Aber das Nachdenken, welche Folgen eine Handlung haben könnte, bringt meiner Meinung nach nicht wirklich viel. In solchen Situationen sind wir nämlich hauptsächlich emotional gesteuert und Fakten bzw. Folgen kümmern uns dann herzlich wenig.
Ich versuche es daher in meinen 3 Sekunden lieber mit Empathie. Ich versuche mich in die Lage des anderen zu versetzen. Oder mich zu mindest aus meiner eigenen hinaus zu versetzen (Vogelperspektive), falss mir ersteres nicht gelingt. Das hilft mir meist, die Handlung des anderen zu verstehen bzw. mich nicht von meinen Emotionen mitreißen zu lassen.
Liebe Grüße
Norman
Ich finde das ist ein schön beschriebenes Beispiel im Umgang mit Emotionen, Romy. Momente, in denen das Abwägen zwischen Authentizität und Empathie nicht mehr stattzufinden scheint. Die Absicht, sich gerade bei einem Emotionsschub Zeit zu nehmen, hilft natürlich. Zeit für die eigene Emotion an sich.

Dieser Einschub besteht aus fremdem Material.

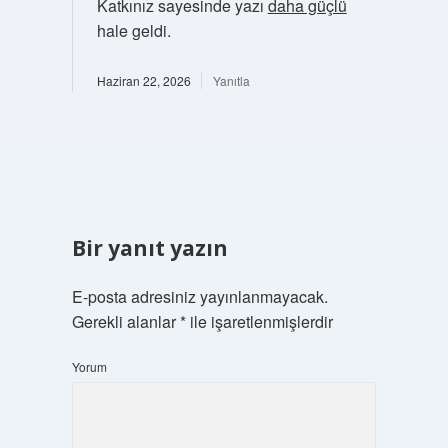
Katkınız sayesinde yazı
daha güçlü
hale geldi.
Haziran 22, 2026
Yanıtla
Bir yanıt yazın
E-posta adresiniz yayınlanmayacak.
Gerekli alanlar
*
ile işaretlenmişlerdir
Yorum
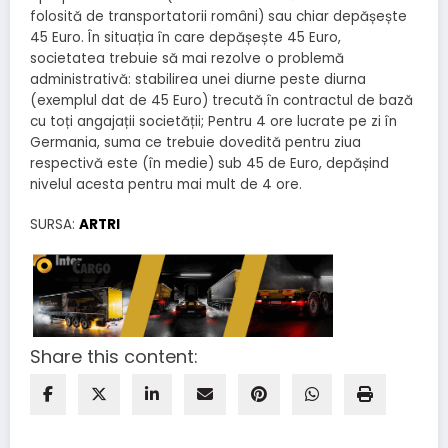
folosită de transportatorii români) sau chiar depășește
45 Euro. În situația în care depășește 45 Euro,
societatea trebuie să mai rezolve o problemă
administrativă: stabilirea unei diurne peste diurna
(exemplul dat de 45 Euro) trecută în contractul de bază
cu toți angajații societății; Pentru 4 ore lucrate pe zi în
Germania, suma ce trebuie dovedită pentru ziua
respectivă este (în medie) sub 45 de Euro, depășind
nivelul acesta pentru mai mult de 4 ore.
SURSA:
ARTRI
Share this content:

Habe ich öfter so eine Schwäche und reagiere zu schnell, ist das wohl ein Thema für sich. Auch so ein Verhalten fällt nicht allein vom Himmel. Es lohnt sich wohl, sich zu beobachten und „Dinge“ in der gewonnenen Bewusstheit zunehmend aufzulösen.
Ein normaler Prozess, bei dem wir uns auch Zeit lassen dürfen und gelassen mit uns selber sein dürfen, finde ich. Schliesslich sollten wir belohnt werden mit mehr Authentizität, die den Emotionsstaus entgegen wirken kann.
LG Richard
„„In der Hitze des Augenblicks konnte ich gar nicht anders als…“
Und trotz alledem ist es geschehen, ohne Dein zutun im übrigen, Du konntest gar nicht anders, und genau dies ist der Hinweis auf das was einfach IST, erscheint, passiert.

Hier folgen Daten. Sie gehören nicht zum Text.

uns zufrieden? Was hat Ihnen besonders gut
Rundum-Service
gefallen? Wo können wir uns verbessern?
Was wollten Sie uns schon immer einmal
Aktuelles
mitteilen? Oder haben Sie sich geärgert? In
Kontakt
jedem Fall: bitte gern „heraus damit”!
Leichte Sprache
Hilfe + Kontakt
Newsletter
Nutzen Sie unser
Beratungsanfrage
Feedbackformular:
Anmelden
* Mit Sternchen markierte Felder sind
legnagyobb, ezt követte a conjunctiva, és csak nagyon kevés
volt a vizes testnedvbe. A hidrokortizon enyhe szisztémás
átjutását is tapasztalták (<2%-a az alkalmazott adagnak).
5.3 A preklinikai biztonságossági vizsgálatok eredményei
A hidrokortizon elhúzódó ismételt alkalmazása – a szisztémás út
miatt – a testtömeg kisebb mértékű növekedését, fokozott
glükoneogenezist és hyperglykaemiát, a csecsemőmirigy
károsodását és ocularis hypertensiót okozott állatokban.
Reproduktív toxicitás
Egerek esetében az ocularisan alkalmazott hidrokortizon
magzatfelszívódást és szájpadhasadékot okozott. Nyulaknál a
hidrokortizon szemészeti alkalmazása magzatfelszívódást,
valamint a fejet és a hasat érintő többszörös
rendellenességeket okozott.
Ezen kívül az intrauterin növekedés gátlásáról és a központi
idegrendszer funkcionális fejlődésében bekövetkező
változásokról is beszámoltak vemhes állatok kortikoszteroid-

Wünsche einen sonnigen Tag 🙂
Wow! Cooler Artikel, wirklich.
Ich selbst bin eher ein ruhiger Typ, einer, der oft viel zu lange überlegt, bis er handelt. Die von dir geschilderten Beispiel-Szenarien könnten mir so kaum passieren. Bei mir dauern die drei Sekunden dagegen oft deutlich über drei Minuten. Oder Stunden. Jahre? Das ist manchmal schon eine kleine Behinderung 🙂
Ich bin halt das andere Extrem, für den das impulsive Verhalten anderer nur allzu unverständlich ist. Ich blicke oft neidisch auf Menschen, die schnell entscheiden und impulsiv Dinge durchziehen. Ich würde die Ziele, die sie erreichen, nicht erreichen, weil ich vorher zu viel zerdenke.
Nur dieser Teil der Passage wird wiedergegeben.